Note

This note was transcribed by Claude.

Overview

First lecture of the master program. Covers course logistics, structure, assessment methods, Moodle platform walkthrough, and student introductions. This is primarily an orientation session.


Logistics & Schedule

  • Lecture format: 3-hour synchronous sessions (online via Teams), starting at 7:15 PM
  • Break policy: One 10-minute break mid-session (~8:30 PM), then class ends early (~9:55 PM) to accommodate students in different time zones and with work schedules
  • Recordings: Available on Teams after each session; can also request the video file directly from the instructor via WhatsApp
  • Flexibility: Students can eat, take bathroom breaks during lectures — cameras on when possible but not mandatory

Course Structure (Master in Football Match Analysis)

Teaching Staff

NameRoleBackground
Diogo CoutinhoCourse coordinatorPhD in Sports Science (UTAD/CIDERCE), assistant coach at Gil Vicente (1st division Portugal), consultancy for English FA and Qatar Stars League
Rui MarcelinoSports Performance ModelingUMAIA faculty
Ricardo AlvesTechnology, Data Programming & Analysis, Sports Performance ModelingMatch analyst at Benfica (first team)
Francisco CostaMatch Analysis specialistFormer FC Porto match analyst, now at Fortuna Sittard (Netherlands)
Peter BrandonScouting specialistScout at Sporting CP

Two Career Paths

  1. Match/Tactical Analyst — opposition analysis or team analysis
  2. Scout — talent identification, shadow team creation

Semester Breakdown

PeriodSubjects
1st Trimester (Feb—Apr)1. Applied Research Methods for Sports Performance Analysis (full semester) 2. Analyst Role in Football Practice 3. Applied Technology for Sports Performance Analysis
2nd Trimester (Apr—Jun)4. Applied Research Methods (continued) 5. Sports Performance Modeling 6. Programming & Data Analysis (Python)
Work Placement (Jun/Jul—May)Practical internship at a club (match analysis or scouting role) + Master Report with scientific study
2nd Semester (Sep—Jan)3 weeks of applied scouting/match analysis lectures during work placement

Critical rule: You must pass all 5 subjects in the first two trimesters to be eligible for the work placement. Failure = delayed progression.

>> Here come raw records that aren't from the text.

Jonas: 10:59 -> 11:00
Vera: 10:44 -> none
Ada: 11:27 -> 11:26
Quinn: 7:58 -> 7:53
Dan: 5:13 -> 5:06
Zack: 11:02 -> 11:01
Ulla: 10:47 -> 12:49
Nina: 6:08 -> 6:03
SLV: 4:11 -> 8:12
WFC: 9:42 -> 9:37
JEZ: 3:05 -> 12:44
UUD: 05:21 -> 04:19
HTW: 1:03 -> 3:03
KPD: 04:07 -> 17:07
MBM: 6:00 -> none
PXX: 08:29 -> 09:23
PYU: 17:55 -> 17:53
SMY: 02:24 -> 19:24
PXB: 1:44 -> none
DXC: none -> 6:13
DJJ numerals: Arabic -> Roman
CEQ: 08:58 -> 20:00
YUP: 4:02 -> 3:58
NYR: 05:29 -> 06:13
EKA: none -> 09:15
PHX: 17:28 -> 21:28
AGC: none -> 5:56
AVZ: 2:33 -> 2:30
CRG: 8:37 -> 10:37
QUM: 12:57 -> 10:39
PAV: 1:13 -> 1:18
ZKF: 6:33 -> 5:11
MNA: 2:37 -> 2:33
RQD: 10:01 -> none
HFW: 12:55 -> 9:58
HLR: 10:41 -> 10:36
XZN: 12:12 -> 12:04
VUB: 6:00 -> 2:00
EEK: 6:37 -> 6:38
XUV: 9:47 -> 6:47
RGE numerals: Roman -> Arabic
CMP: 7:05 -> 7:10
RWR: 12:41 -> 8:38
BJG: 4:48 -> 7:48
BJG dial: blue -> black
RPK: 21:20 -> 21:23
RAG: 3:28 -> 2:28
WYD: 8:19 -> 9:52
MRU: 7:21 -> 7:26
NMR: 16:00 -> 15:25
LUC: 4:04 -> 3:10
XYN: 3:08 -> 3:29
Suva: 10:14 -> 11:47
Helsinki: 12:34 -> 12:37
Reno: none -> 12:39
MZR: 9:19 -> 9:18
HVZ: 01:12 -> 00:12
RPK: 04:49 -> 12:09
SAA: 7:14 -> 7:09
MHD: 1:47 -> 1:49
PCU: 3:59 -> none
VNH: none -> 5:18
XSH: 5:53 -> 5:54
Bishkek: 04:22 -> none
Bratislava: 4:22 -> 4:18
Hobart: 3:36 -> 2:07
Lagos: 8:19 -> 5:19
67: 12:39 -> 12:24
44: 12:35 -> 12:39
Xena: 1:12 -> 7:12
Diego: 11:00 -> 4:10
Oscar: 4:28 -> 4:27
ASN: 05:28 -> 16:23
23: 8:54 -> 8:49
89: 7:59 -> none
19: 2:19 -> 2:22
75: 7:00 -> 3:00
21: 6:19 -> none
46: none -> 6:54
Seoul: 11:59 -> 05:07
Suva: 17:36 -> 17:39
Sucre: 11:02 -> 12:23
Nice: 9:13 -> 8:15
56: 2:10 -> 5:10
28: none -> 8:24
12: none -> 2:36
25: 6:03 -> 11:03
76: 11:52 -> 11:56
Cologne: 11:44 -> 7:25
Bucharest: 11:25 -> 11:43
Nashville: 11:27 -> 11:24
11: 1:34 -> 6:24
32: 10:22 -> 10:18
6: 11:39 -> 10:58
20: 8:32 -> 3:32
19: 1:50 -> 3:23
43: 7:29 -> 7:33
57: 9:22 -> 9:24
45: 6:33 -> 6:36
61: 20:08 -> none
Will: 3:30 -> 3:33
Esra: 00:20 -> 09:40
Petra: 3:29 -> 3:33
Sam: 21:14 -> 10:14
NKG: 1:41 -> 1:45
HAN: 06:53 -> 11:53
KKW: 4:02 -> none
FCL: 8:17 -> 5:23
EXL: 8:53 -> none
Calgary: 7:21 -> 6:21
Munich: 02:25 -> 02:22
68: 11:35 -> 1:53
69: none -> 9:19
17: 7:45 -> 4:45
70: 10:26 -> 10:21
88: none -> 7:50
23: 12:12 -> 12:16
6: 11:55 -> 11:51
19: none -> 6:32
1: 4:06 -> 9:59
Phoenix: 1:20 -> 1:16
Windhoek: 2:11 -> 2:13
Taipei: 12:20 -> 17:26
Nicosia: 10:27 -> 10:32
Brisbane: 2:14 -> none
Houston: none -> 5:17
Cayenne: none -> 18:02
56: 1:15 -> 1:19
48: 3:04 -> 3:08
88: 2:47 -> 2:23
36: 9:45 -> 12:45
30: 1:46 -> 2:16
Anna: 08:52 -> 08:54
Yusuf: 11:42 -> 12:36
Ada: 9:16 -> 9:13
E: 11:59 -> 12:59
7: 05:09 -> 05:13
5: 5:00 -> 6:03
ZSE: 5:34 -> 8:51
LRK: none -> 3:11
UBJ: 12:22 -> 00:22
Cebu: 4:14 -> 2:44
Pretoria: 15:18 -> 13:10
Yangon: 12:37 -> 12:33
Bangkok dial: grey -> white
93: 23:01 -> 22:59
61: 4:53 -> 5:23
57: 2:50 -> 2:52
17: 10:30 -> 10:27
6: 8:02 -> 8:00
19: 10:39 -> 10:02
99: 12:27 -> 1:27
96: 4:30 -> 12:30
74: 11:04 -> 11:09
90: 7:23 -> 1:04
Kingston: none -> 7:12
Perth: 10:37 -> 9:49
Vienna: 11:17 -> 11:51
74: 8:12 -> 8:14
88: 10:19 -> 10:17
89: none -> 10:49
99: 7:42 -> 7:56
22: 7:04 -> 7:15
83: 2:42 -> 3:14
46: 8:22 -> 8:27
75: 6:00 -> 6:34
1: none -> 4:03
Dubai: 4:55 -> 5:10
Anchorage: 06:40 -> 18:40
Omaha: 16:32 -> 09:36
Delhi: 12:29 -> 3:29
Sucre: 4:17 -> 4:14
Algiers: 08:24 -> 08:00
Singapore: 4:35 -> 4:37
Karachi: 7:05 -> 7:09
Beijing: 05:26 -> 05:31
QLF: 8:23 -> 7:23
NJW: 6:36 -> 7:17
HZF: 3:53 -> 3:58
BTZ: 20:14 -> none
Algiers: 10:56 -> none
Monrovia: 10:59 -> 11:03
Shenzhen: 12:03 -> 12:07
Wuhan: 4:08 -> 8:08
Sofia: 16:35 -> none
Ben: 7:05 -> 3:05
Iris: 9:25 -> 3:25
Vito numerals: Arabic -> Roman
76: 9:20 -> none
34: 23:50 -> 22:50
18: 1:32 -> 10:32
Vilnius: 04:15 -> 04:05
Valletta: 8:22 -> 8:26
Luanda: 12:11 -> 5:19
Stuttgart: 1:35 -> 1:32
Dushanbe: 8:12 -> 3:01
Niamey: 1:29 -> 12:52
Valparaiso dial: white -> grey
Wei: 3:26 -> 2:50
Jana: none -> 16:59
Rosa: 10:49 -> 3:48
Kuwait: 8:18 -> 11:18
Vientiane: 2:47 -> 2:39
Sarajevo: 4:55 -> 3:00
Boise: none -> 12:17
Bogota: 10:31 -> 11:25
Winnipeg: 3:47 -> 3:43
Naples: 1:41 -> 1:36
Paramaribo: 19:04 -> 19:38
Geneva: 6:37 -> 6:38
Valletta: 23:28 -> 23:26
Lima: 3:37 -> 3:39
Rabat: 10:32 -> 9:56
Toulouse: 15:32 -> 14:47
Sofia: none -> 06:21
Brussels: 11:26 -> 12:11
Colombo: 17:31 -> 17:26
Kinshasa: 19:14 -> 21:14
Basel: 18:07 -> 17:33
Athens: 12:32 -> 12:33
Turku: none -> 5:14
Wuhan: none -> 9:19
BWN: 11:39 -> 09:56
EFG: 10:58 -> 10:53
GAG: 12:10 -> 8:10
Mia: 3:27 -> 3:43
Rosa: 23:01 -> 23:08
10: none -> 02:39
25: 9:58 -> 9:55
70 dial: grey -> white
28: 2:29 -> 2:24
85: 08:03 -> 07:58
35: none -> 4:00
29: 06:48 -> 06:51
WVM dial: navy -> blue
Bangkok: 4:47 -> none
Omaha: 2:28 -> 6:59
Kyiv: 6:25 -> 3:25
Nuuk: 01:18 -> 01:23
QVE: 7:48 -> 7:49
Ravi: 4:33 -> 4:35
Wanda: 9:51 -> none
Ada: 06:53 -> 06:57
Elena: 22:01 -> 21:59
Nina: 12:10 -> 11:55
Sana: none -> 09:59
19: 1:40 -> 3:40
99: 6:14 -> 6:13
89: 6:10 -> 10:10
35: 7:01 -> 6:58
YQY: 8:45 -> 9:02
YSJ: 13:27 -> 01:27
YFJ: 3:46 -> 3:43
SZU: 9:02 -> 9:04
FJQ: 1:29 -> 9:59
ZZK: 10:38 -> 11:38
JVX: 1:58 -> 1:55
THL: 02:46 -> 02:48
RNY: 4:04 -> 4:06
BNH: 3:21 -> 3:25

Assessment & Moodle Platform

How Assessment Works

  • Each subject has assessment tasks (labeled A1, A2, A3… on Moodle)
  • For Applied Research Methods specifically: ~17 assessment tasks contributing to an ePortfolio (digital portfolio)
  • The ePortfolio is the sum of all individual works + your own reflections — serves as a reference during work placement
  • Complementary tasks (labeled C) are non-graded but required to unlock progress to next topics

Example Assessment Tasks

TaskWeightDescriptionDue
A15%Develop citations and references (article, book, chapter, thesis, web page)~Feb 21
Abstract interpretation15%Create an abstract based on statistical analysis/result interpretationTBD
Abstract from data15%Develop own statistics from provided databases and produce an abstractTBD
Other tasksVariousGame phase analysis, player behavior identification, match analysis developmentRolling

Submission & Grading

  • All submissions via Moodle (PDF format)
  • Instructor provides feedback; resubmission allowed if quality isn’t sufficient (though grade may be lower than first-time submissions)
  • If you fail coursework: 1st exam attempt is free (oral exam). 2nd attempt requires a fee (private university)

Progress Tracking

  • Moodle tracks completion (video lessons watched, tasks submitted)
  • Instructor sends individual progress reports every ~1—1.5 months
  • Reports show: % completed vs. expected, observations on participation, positive feedback + areas to improve

ISPAS Accreditation Pathway

The International Society of Performance Analysis of Sport offers accreditation levels:

LevelWhoRequirements
Level 1—2Practitioner/internship or master’s studentWork with coaches, solve specific problems, 1—2 years with a team
Level 3Scientific routePhD-level research, conference submissions
Level 4Applied eliteWork at elite professional level

A good scientific study during work placement could be submitted to conferences, contributing to Level 3.


Work Placement Options

Option 1: Propose Your Own Club

If you already work at a club, you can do your placement there (instructor must approve).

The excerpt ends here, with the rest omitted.